There has always been one constant when it comes to the Angels. Mike Scioscia is the manager now and for the foreseeable future. He is widely regarded as one of the best managers in the game. Most people believe the Halos would be insane to get rid of him since it would be an inferior replacement coming in. However, this season has highlighted a few flaws in that thinking. Scioscia's game decisions have been suspect over the first month of the season and tonight showed that there might be some real traction to the "change is coming" arguement. Time will tell if Mike can right the ship and get this team to the playoffs.
Game Notes
— Joe Blanton was pitching with his usual flair for the dramatic when it came time to pull him. Afte working out of jam after jam through six innings and getting the Angels to a tie ball game, Scioscia decided to bring him out to start the seventh. Blanton had not thrown this many pitches all season and, despite the score, had been hit pretty hard. After two leadoff hits, Blanton exited and one batter later the winning run came across. It's easy to second guess the move but it seems the right call would have been to have Michael Roth enter in a lower stress situation without those runners on base. This is the error in Mike's thinking. He doesn't have a reliable bullpen of vets, he has a bunch of not quite game ready kids. He needs to be smarter.
— One more note on Blanton. He seems to be exactly what you would expect from a fifth starter. He goes six innngs, gives up a ton of hits and generally keeps you in the game. Unfortunately, he's the Angels' #3 not the #5. Might want to fix that JeDi.

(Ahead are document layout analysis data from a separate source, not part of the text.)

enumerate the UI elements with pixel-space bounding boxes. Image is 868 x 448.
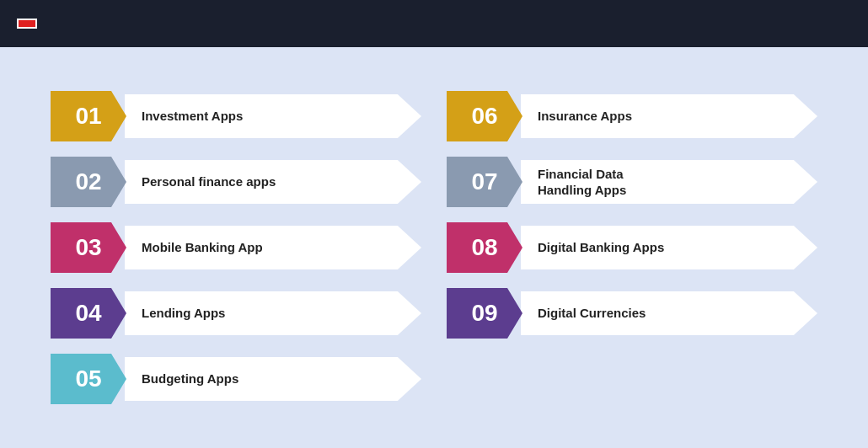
list-item: 06Insurance Apps	[447, 88, 817, 145]
item-label-text: Financial DataHandling Apps	[538, 166, 626, 199]
item-label: Financial DataHandling Apps	[521, 160, 817, 204]
logo	[17, 19, 37, 29]
item-badge: 02	[51, 157, 126, 207]
item-label: Lending Apps	[125, 291, 421, 335]
list-item: 02Personal finance apps	[51, 153, 421, 211]
item-number: 03	[51, 222, 126, 273]
item-label-text: Digital Currencies	[538, 305, 646, 322]
item-label: Budgeting Apps	[125, 357, 421, 401]
item-number: 07	[447, 157, 522, 207]
item-label-text: Lending Apps	[142, 305, 225, 322]
columns-wrapper: 01Investment Apps02Personal finance apps…	[34, 88, 834, 408]
item-label-text: Budgeting Apps	[142, 371, 238, 387]
item-label: Insurance Apps	[521, 94, 817, 138]
item-label-text: Personal finance apps	[142, 173, 276, 190]
item-label-text: Digital Banking Apps	[538, 239, 664, 256]
item-label: Mobile Banking App	[125, 226, 421, 269]
item-badge: 07	[447, 157, 522, 207]
item-label: Digital Banking Apps	[521, 226, 817, 269]
left-column: 01Investment Apps02Personal finance apps…	[51, 88, 421, 408]
item-badge: 05	[51, 354, 126, 404]
item-number: 05	[51, 354, 126, 404]
right-column: 06Insurance Apps07Financial DataHandling…	[447, 88, 817, 408]
item-label-text: Insurance Apps	[538, 108, 632, 125]
list-item: 05Budgeting Apps	[51, 350, 421, 408]
item-label: Personal finance apps	[125, 160, 421, 204]
item-label-text: Investment Apps	[142, 108, 243, 125]
list-item: 09Digital Currencies	[447, 285, 817, 342]
item-number: 06	[447, 91, 522, 141]
list-item: 01Investment Apps	[51, 88, 421, 145]
item-number: 02	[51, 157, 126, 207]
list-item: 04Lending Apps	[51, 285, 421, 342]
item-badge: 08	[447, 222, 522, 273]
item-number: 01	[51, 91, 126, 141]
item-label: Investment Apps	[125, 94, 421, 138]
item-label-text: Mobile Banking App	[142, 239, 263, 256]
item-number: 09	[447, 288, 522, 339]
list-item: 07Financial DataHandling Apps	[447, 153, 817, 211]
item-label: Digital Currencies	[521, 291, 817, 335]
header	[0, 0, 868, 47]
item-number: 08	[447, 222, 522, 273]
item-badge: 06	[447, 91, 522, 141]
item-badge: 04	[51, 288, 126, 339]
list-item: 08Digital Banking Apps	[447, 219, 817, 276]
item-badge: 01	[51, 91, 126, 141]
item-number: 04	[51, 288, 126, 339]
item-badge: 03	[51, 222, 126, 273]
main-content: 01Investment Apps02Personal finance apps…	[0, 47, 868, 448]
item-badge: 09	[447, 288, 522, 339]
list-item: 03Mobile Banking App	[51, 219, 421, 276]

— The reality is this is a game the Angels probably should lose. Felix Hernandez was dealing and when that happens teams don't usually beat him. This is what makes tomorrow all the more important. It is not a good thing to lose 3 of 4 to a team like the M's. The offense has to start clicking regularly if the Angels are going to get back into this race.
Halo A Hole
As much as I want to blams Scioscia for this, it's so much easier to pin it on Joey. Do you realize he has yet to work a clean inning this season? How is that even possible? Even bad pitchers run into a 1,2,3 inning every once and awhile. But not our Joe. He likes to make sure the opponent gets every chance to score. Keep it up Joe, you are making sure Major League Baseball has it's own offensive renaissance.